---------- RECORDS FOR THIS TASK
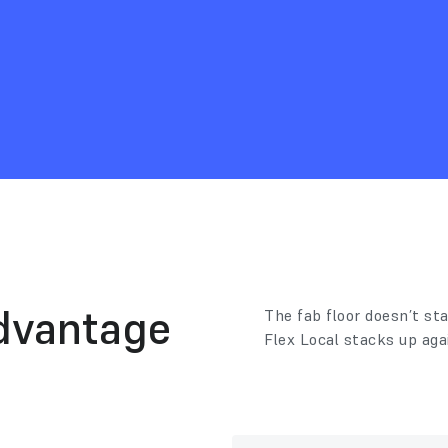
dvantage
The fab floor doesn’t sta
Flex Local stacks up aga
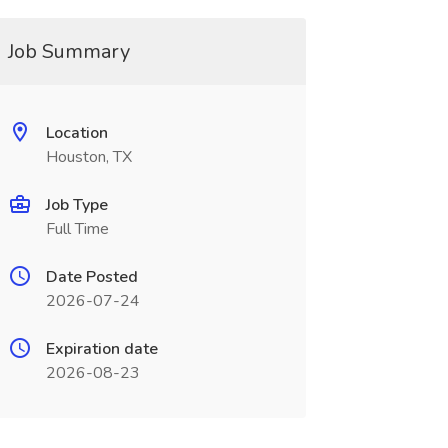
Job Summary
Location
Houston, TX
Job Type
Full Time
Date Posted
2026-07-24
Expiration date
2026-08-23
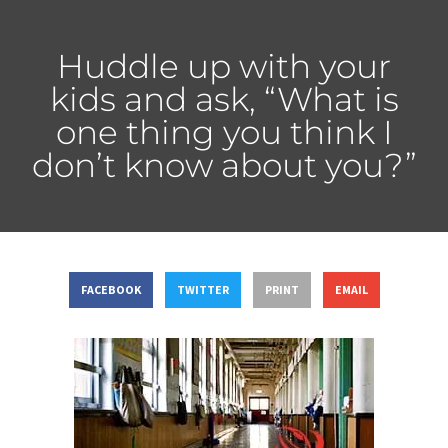
Huddle up with your
kids and ask, “What is
one thing you think I
don’t know about you?”
FACEBOOK
TWITTER
PRINT
EMAIL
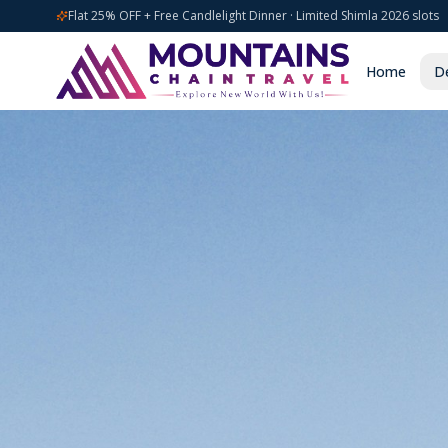
Flat 25% OFF + Free Candlelight Dinner · Limited Shimla 2026 slots
Home
De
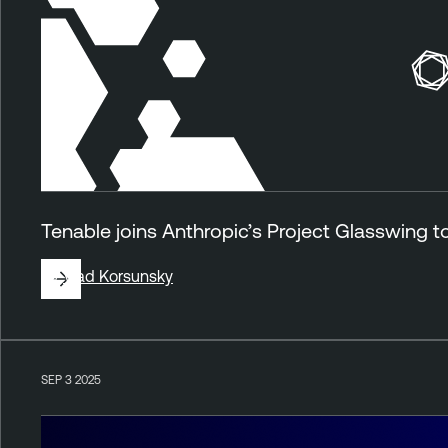
Tenable joins Anthropic’s Project Glasswing 
By
Vlad Korsunsky
SEP 3 2025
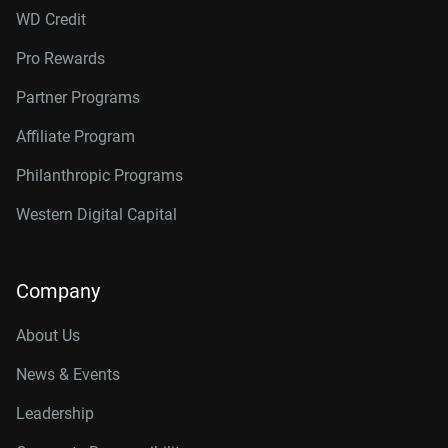
WD Credit
Pro Rewards
Partner Programs
Affiliate Program
Philanthropic Programs
Western Digital Capital
Company
About Us
News & Events
Leadership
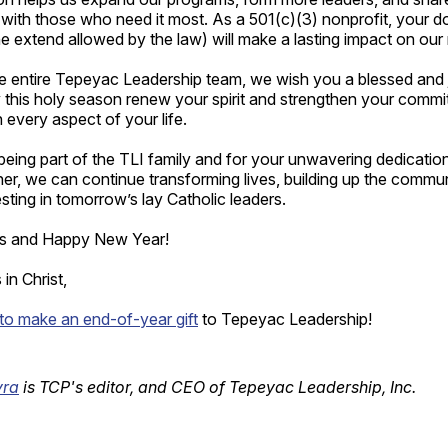
e with those who need it most. As a 501(c)(3) nonprofit, your d
he extend allowed by the law) will make a lasting impact on our
he entire Tepeyac Leadership team, we wish you a blessed and
this holy season renew your spirit and strengthen your commit
n every aspect of your life.
eing part of the TLI family and for your unwavering dedication
er, we can continue transforming lives, building up the commu
sting in tomorrow’s lay Catholic leaders.
as and Happy New Year!
in Christ,
 to make an end-of-year gift
to Tepeyac Leadership!
yra
is TCP's editor, and CEO of Tepeyac Leadership, Inc.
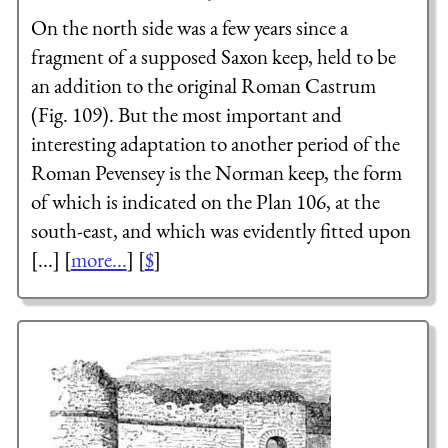
On the north side was a few years since a
fragment of a supposed Saxon keep, held to be
an addition to the original Roman Castrum
(Fig. 109). But the most important and
interesting adaptation to another period of the
Roman Pevensey is the Norman keep, the form
of which is indicated on the Plan 106, at the
south-east, and which was evidently fitted upon
[...] [
more...
] [
$
]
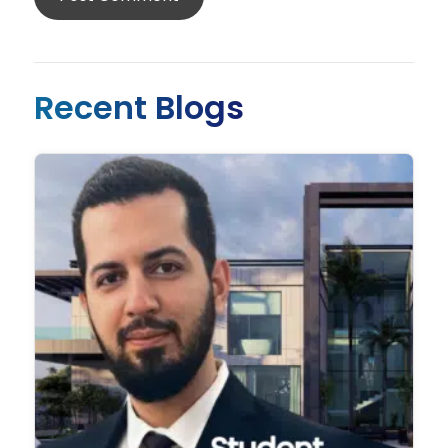
Recent Blogs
--------------------
## EXERCISE PROMPT
Your answer should consist of the lines above that hold the word "Roman".

## THE ANSWER
an addition to the original Roman Castrum
Roman Pevensey is the Norman keep, the form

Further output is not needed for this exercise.